5:26:04 AM PST - Tue, Dec 18th 2012 |
|
Hi,
I'm running coupled cluster calculation on a large cluster machine that has 12 cores and 22 GB in usable memory per node. Now occasionally I run into ARMCI DASSERT fail type errors I think there might be something wrong with my shared memory settings.
Based on previous discussions on the forum I always set the following in my script files:
ulimit -s unlimited
export ARMCI_DEFAULT_SHMMAX=2096
unset MA_USE_ARMCI_MEM
But I'm unsure how to set the ARMCI_DEFAULT_SHMMAX value properly and how it relates to the memory per node, how many cores on the node I actually use (the degree of underpopulation), the amount of shared memory I request in my input file and the value of kernel shxmax (found using cat /proc/sys/kernel/shmmax), which is 68719476736 in my case.

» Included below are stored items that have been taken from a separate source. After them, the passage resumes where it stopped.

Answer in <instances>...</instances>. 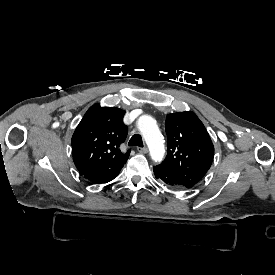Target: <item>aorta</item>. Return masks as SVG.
I'll return each instance as SVG.
<instances>
[{
	"label": "aorta",
	"mask_w": 275,
	"mask_h": 275,
	"mask_svg": "<svg viewBox=\"0 0 275 275\" xmlns=\"http://www.w3.org/2000/svg\"><path fill=\"white\" fill-rule=\"evenodd\" d=\"M137 127L149 146L152 160L161 161L164 156V146L156 120L150 115H142L137 121Z\"/></svg>",
	"instance_id": "762f6f07"
}]
</instances>
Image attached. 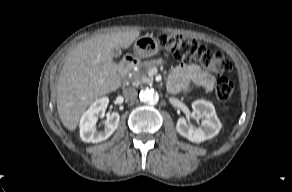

For example, I found in a previous post somewhere that ARMCI_DEFAULT_SHMMAX should be larger than shmmax, which would suggest I need to set ARMCI_DEFAULT_SHMMAX to 65536 (which in itself feels very large).
It would be great if someone could tell me how to set ARMCI_DEFAULT_SHMMAX properly and how it relates to the above mentioned properties.
Thanks in advance,
Martijn
|